- PROBLEM STATEMENT -
Could you retype all of the entries exactly, without their pictures?

_ _ _ _ _ _ _

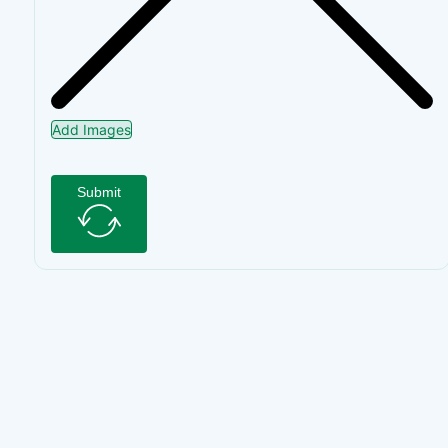
Add Images
Submit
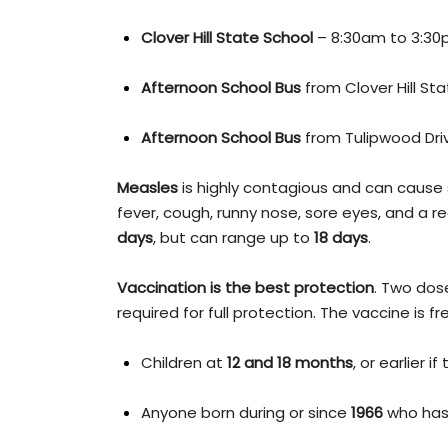
Clover Hill State School
– 8:30am to 3:3
Afternoon School Bus
from Clover Hill Sta
Afternoon School Bus
from Tulipwood Drive
Measles
is highly contagious and can caus
fever, cough, runny nose, sore eyes, and a re
days
, but can range up to
18 days
.
Vaccination is the best protection
. Two dos
required for full protection. The vaccine is f
Children at
12 and 18 months
, or earlier i
Anyone born during or since
1966
who has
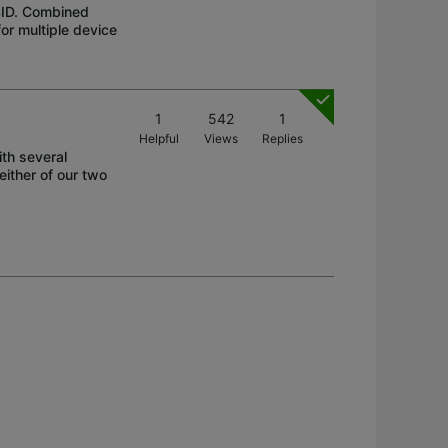
SID. Combined
or multiple device
1
542
1
Helpful
Views
Replies
ith several
ither of our two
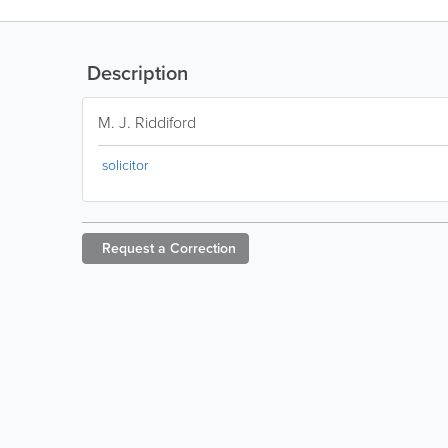
Description
M. J. Riddiford
solicitor
Request a
Correction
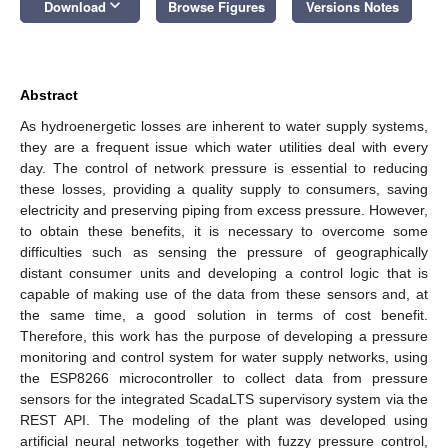
keyboard_arrow_down
Download
Browse Figures
Versions Notes
Abstract
As hydroenergetic losses are inherent to water supply systems,
they are a frequent issue which water utilities deal with every
day. The control of network pressure is essential to reducing
these losses, providing a quality supply to consumers, saving
electricity and preserving piping from excess pressure. However,
to obtain these benefits, it is necessary to overcome some
difficulties such as sensing the pressure of geographically
distant consumer units and developing a control logic that is
capable of making use of the data from these sensors and, at
the same time, a good solution in terms of cost benefit.
Therefore, this work has the purpose of developing a pressure
monitoring and control system for water supply networks, using
the ESP8266 microcontroller to collect data from pressure
sensors for the integrated ScadaLTS supervisory system via the
REST API. The modeling of the plant was developed using
artificial neural networks together with fuzzy pressure control,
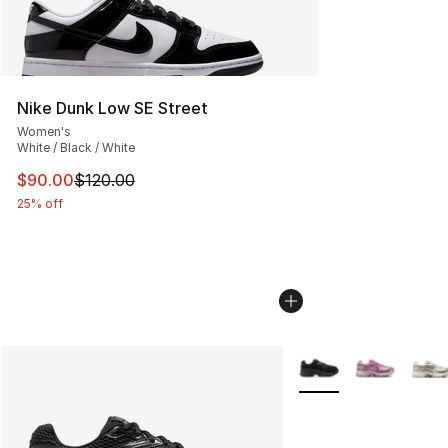
Nike Dunk Low SE Street
Women's
White / Black / White
This item is on sale. Price dropped from $120.00 to $90
$90.00
$120.00
25% off
More Colors Availabl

_ _ _ _ _ _ _

- FINAL ANSWER -
Add Images
Submit
Clover Hill State School
– 8:30am to 3:3
Afternoon School Bus
from Clover Hill Sta
Afternoon School Bus
from Tulipwood Drive
Measles
is highly contagious and can caus
fever, cough, runny nose, sore eyes, and a re
days
, but can range up to
18 days
.
Vaccination is the best protection
. Two dos
required for full protection. The vaccine is f
Children at
12 and 18 months
, or earlier i
Anyone born during or since
1966
who has
SID. Combined
or multiple device
1
542
1
Helpful
Views
Replies
ith several
ither of our two
Description
M. J. Riddiford
solicitor
Request a
Correction
keyboard_arrow_down
Download
Browse Figures
Versions Notes
Abstract
As hydroenergetic losses are inherent to water supply systems,
they are a frequent issue which water utilities deal with every
day. The control of network pressure is essential to reducing
these losses, providing a quality supply to consumers, saving
electricity and preserving piping from excess pressure. However,
to obtain these benefits, it is necessary to overcome some
difficulties such as sensing the pressure of geographically
distant consumer units and developing a control logic that is
capable of making use of the data from these sensors and, at
the same time, a good solution in terms of cost benefit.
Therefore, this work has the purpose of developing a pressure
monitoring and control system for water supply networks, using
the ESP8266 microcontroller to collect data from pressure
sensors for the integrated ScadaLTS supervisory system via the
REST API. The modeling of the plant was developed using
artificial neural networks together with fuzzy pressure control,
Nike Dunk Low SE Street
Women's
White / Black / White
This item is on sale. Price dropped from $120.00 to $90
$90.00
$120.00
25% off
More Colors Availabl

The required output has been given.